Patient Engagement

The momentum for including the public in the work to improve healthcare is gaining speed.

A bit of history

Around 2010 in Canada, we started to see Patient and Family Advisors (PFAs) at local hospitals become popular. Resident and Family Councils have been in place in long-term care facilities in many provinces and territories for even longer.  And more recently we see citizen councils at local health authorities, at quality councils, at health professional bodies, and other types of health organizations.

In research, we started to see patient partners on research teams promoted by the Strategy for Patient-Oriented Research (SPOR). Read more.

Some disease-based organizations have had active groups of patients for years. Some examples, HIV/AIDs, and mental health.

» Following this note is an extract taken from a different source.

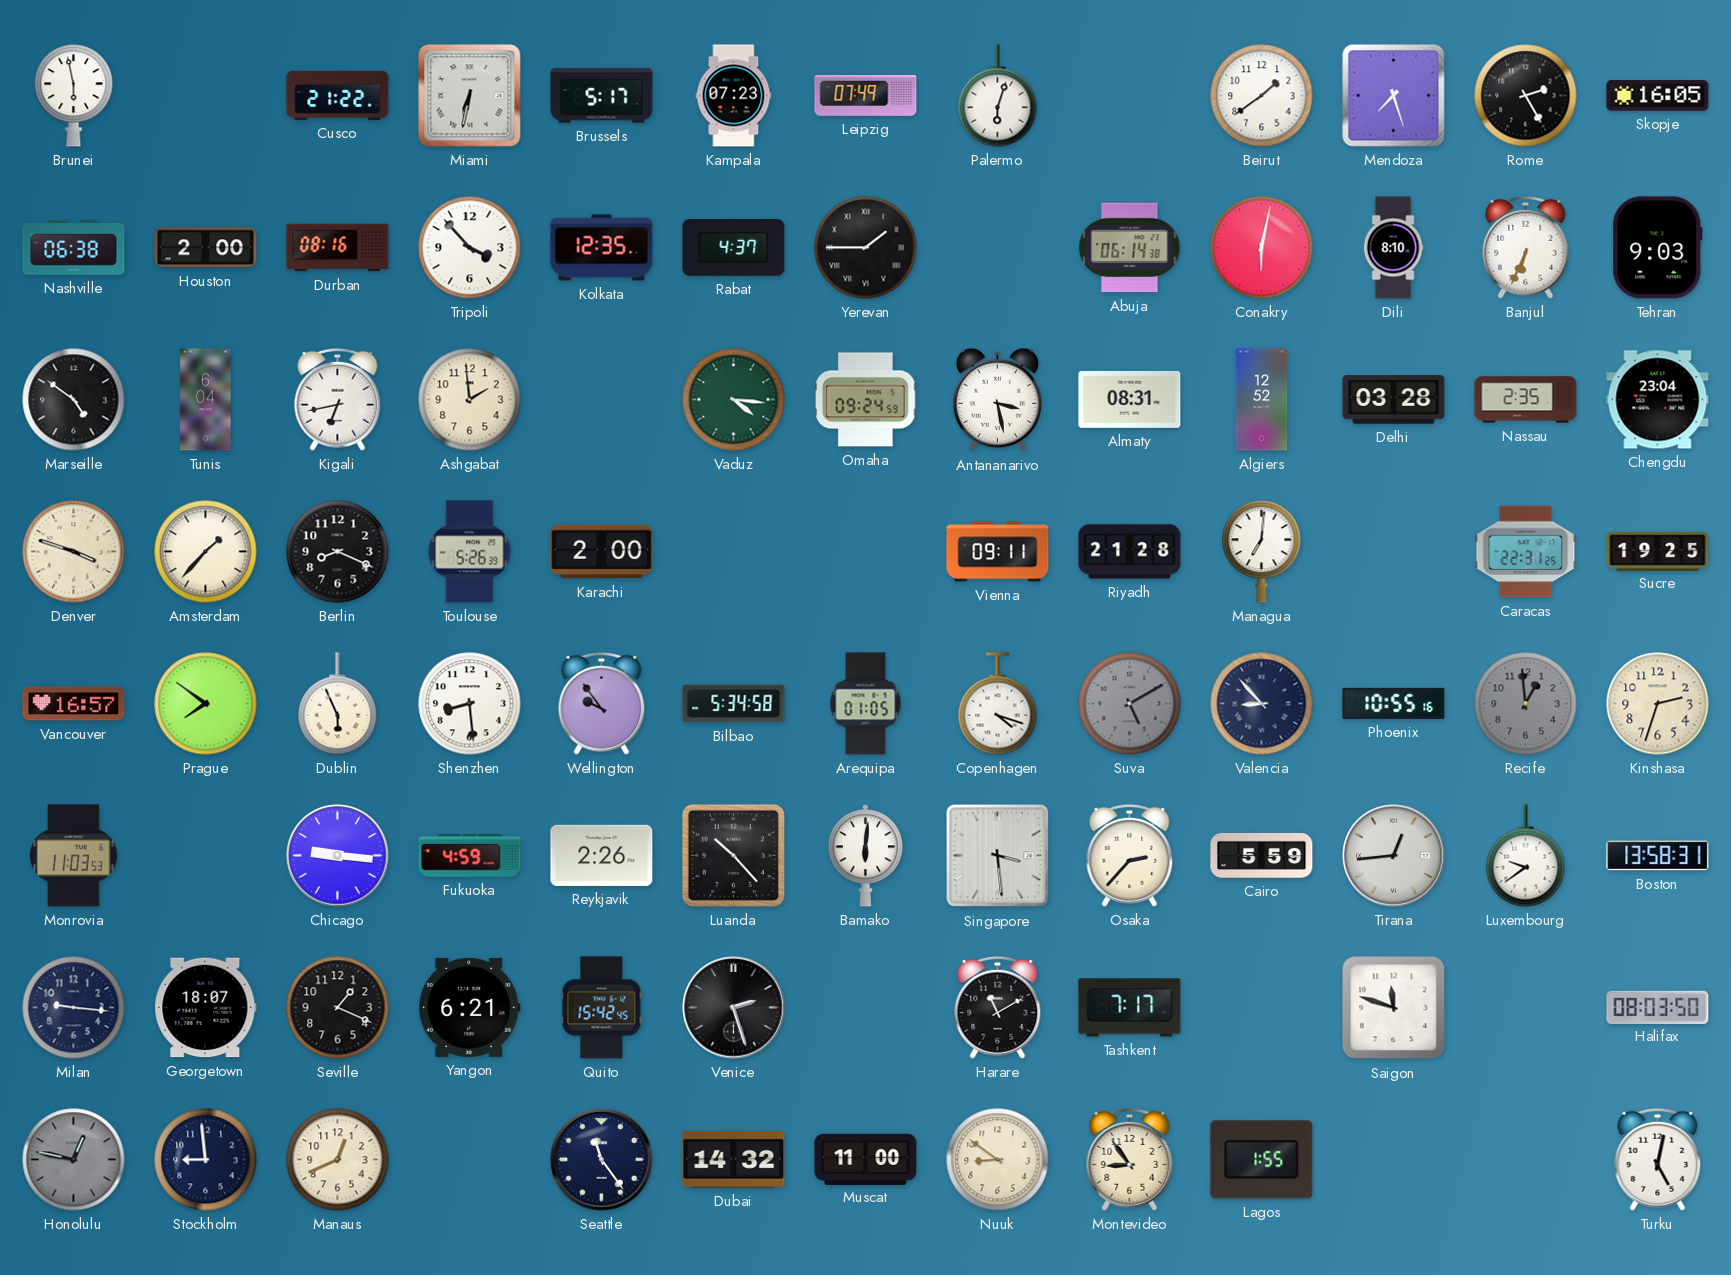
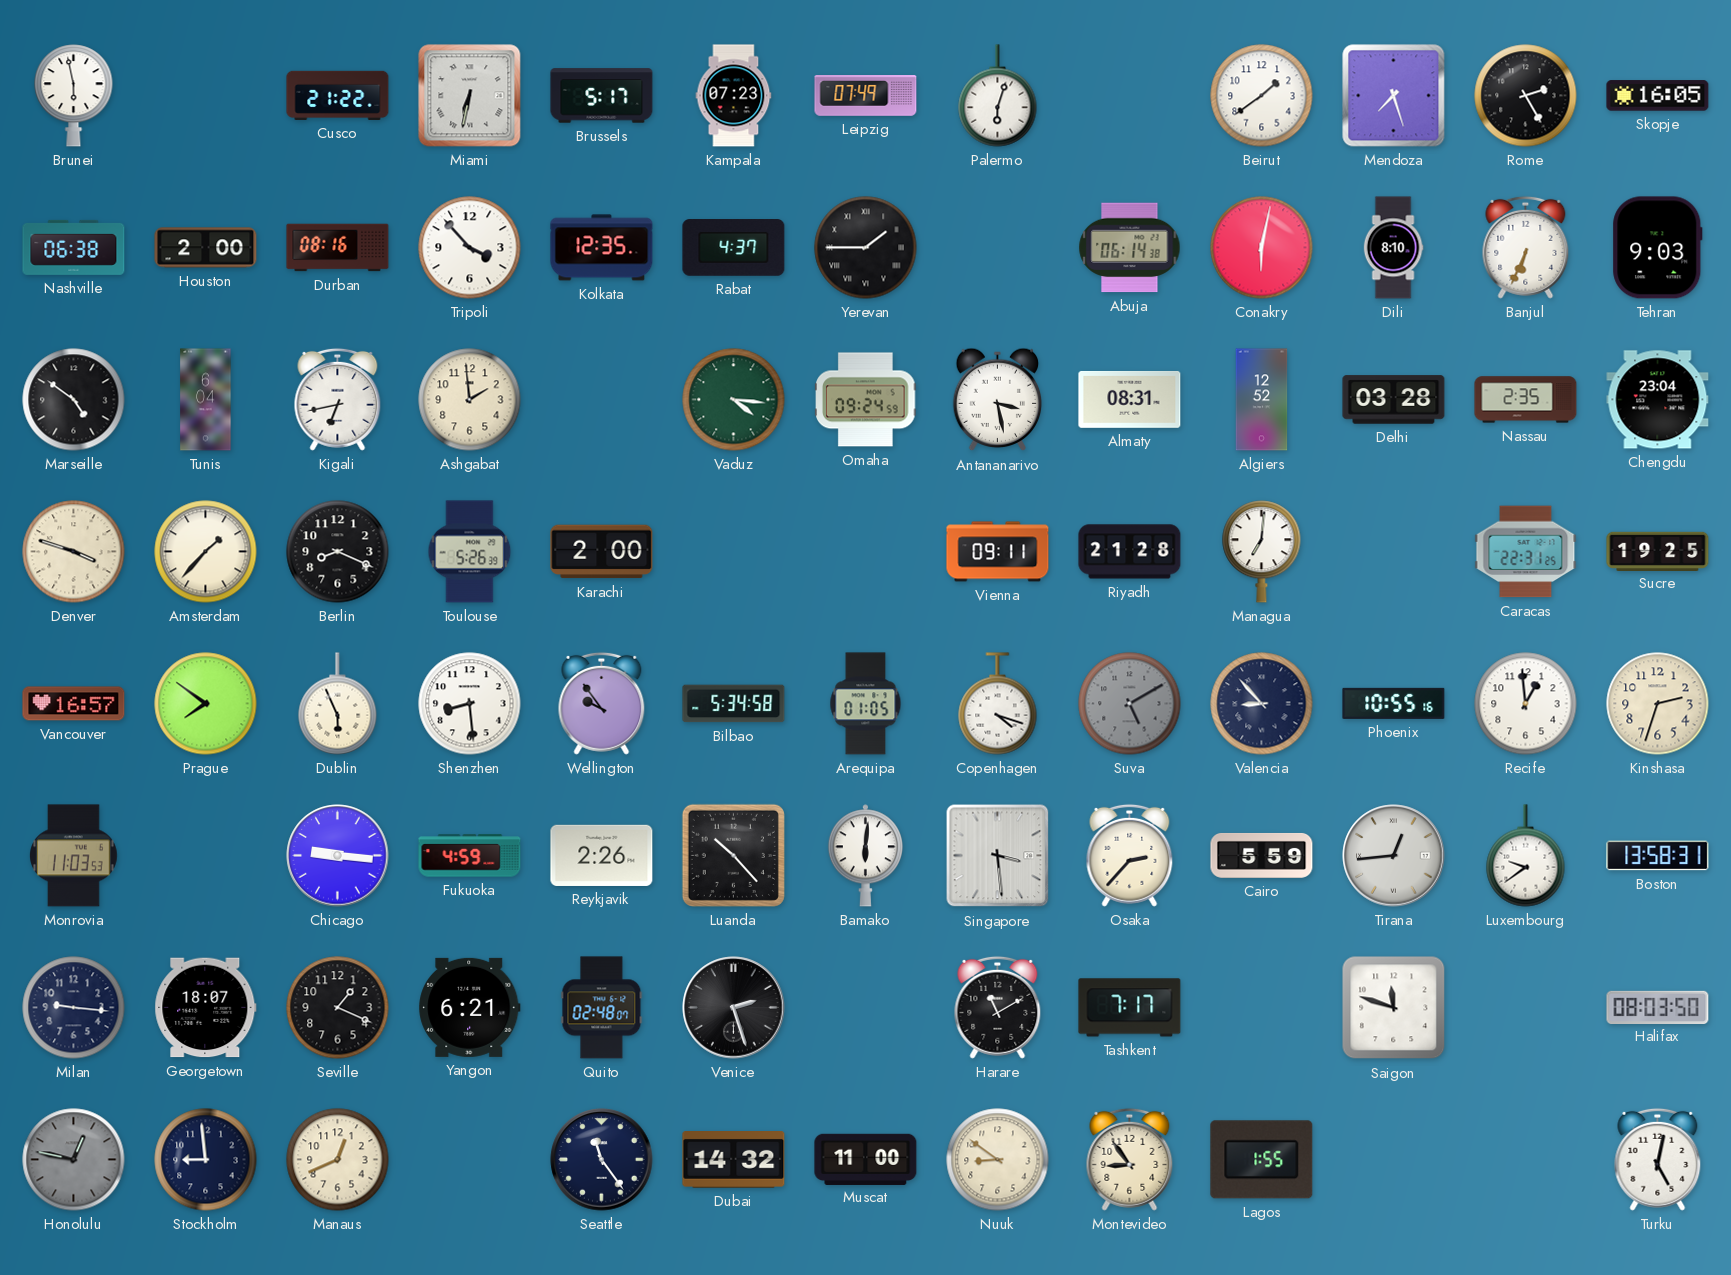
Recife dial: grey -> white
Quito: 15:42 -> 02:48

Around 2018, the term “patient partner” becoming more widely used for PFAs.

We can learn from each other. And we can help embed the practice of involving the public in working toward a better future for the health and wellness of Canadians.

Hospital Hallway

Structures of Patient Engagement & Partnership

Patient partners are invited by healthcare organizations to join in the work to improve healthcare. Here are the two main models for how patient partners are managed:

The Main Type of Patient Engagement

The Main Type

In many cases, healthcare organizations have a “Patient Engagement” representative member or group. This team or person may have a different title, but their main goals are to: 

  • Recruit patient partners
  • Orient partners to the organization
  • Prepare and support staff while working with partners– take requests from internal working groups
  • Assign patient partners within the organization

A Secondary Type

Some organizations arrange a roster of patient partners to make them available to other organizations or groups. These organizations arrange all the patient engagement functions on behalf of what they refer to as their clients.

In British Columbia, the Patient Voices Network administered by the BC Patient Safety & Quality Council is a good example of this. It provides advisors on request for many healthcare organizations and groups throughout BC.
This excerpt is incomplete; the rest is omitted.